As described above, according to the present invention, firstly, when the storage battery is charged in a time period when the power demand is small, it is charged according to the operation / non-operation of the air conditioner. Since the current is made variable, it is possible to prevent an excessive current from flowing through the entire device, and it is possible to increase the power shift amount during the daytime power peak with high efficiency and high reliability. Since no heat storage tank is required, the equipment capacity can be reduced.

Secondly, the DC power to the inverter is supplied from the storage battery instead of the commercial power supply when the power demand is large and when the load is normal, and from the commercial power supply and the storage battery when the load is maximum.

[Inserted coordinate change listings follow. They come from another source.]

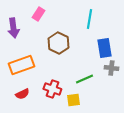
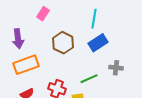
purple arrow: (13, 28) -> (18, 39), moved
blue rectangle: (104, 48) -> (98, 43), moved, turned 66

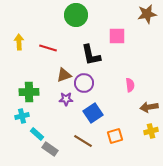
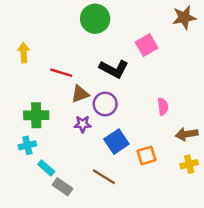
pink square: (117, 36) -> (147, 45), turned -30
red line: (48, 48) -> (61, 73), moved
black L-shape: (91, 55) -> (114, 69), turned -50
orange square: (115, 136) -> (147, 155), moved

As a result, it is possible to increase the power shift amount at the peak of daytime power with high efficiency, and at the same time, improve the reliability of the storage battery and eventually the device.

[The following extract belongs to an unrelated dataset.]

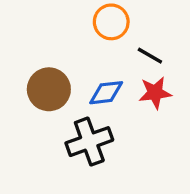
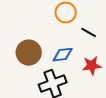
red star: (155, 93) -> (92, 66), moved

[Brief description of drawings]

FIG. 1 is a circuit diagram showing a first embodiment of a storage-type air conditioner according to the present invention.

FIG. 2 is a flow chart for explaining the operation of the first embodiment.

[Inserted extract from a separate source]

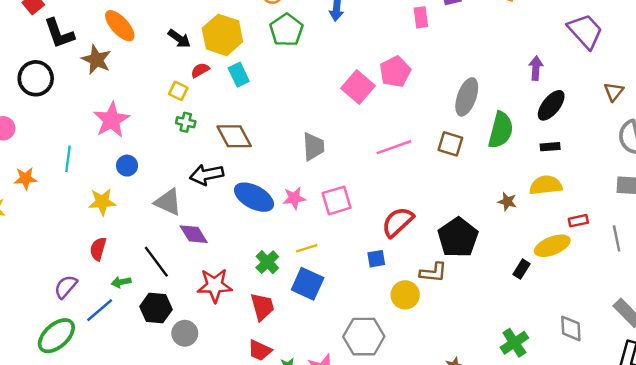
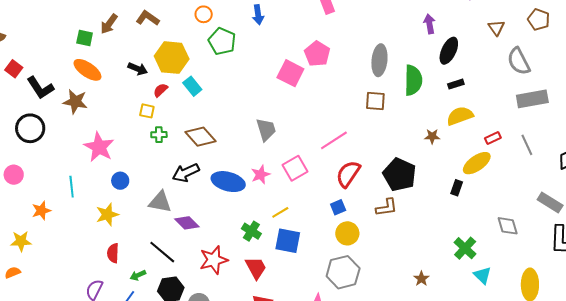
pink line: (394, 147) -> (334, 140), moved
yellow circle: (405, 295) -> (347, 233), moved

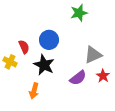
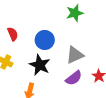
red semicircle: (24, 47) -> (13, 34), moved
gray triangle: (93, 55) -> (75, 55), moved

FIG. 3 is a circuit diagram showing a second embodiment of the present invention.

FIG. 4 is a system diagram of a conventional heat storage type air conditioner.

[Explanation of symbols]

 1 Commercial power supply 3 Bridge 6, 31 used as a converter Control circuit unit (control means) 8 Storage battery 15 Inverter unit 16 Compressor

 ─────────────────────────────────────────────────── ─── Continuation of the front page (72) Inventor Toshihiko Saito 8 Shinsita-cho, Isogo-ku, Yokohama-shi, Kanagawa Incorporated, Toshiba Living Space Systems Engineering Laboratory (72) Inventor Katsuaki Yamagishi 8 Shinsugita-cho, Isogo-ku, Yokohama, Kanagawa Address Company, Toshiba Living Space Systems Technology Laboratory (72) Inventor Koichi Yamaguchi 8 Shinsita-cho, Isogo-ku, Yokohama, Kanagawa Prefecture In-house Toshiba Housing Space Systems Technology Laboratory (72) Inventor Takashi Doi Isoko, Yokohama City, Kanagawa Prefecture Shin-Sugita-cho, Tokyo-ku, Ltd. In the Toshiba Housing and Space Systems Technology Laboratory, Inc. (72) Inventor Masaki Imamura 3-3-9 Shimbashi, Minato-ku, Tokyo Inside Toshiba Abu E., Ltd.

Claims (2)

[Claims] 1. A converter for converting AC power from a commercial power source into DC power, an inverter for converting DC power from the converter to AC power and supplying the same to a compressor, and the converter for reducing the power demand. In an air conditioner having a storage battery that is charged using a commercial power source and supplies DC power to the inverter instead of the commercial power source during a time period when the power demand is large, the air conditioning device when the storage battery is charged. An electric storage air conditioner having a control means for varying the charging current according to the operation / non-operation of the above. 2. A converter for converting AC power from a commercial power source into DC power, an inverter for converting DC power from the converter into AC power and supplying the same to a compressor, and the converter in a time period when power demand is low. A storage battery charged using a commercial power source and direct current power to the inverter are supplied from the storage battery instead of the commercial power source in a time zone of large power demand and in the case of normal load, and in the case of maximum load. A storage-type air conditioner, comprising: a control unit that is supplied from the commercial power source and a storage battery.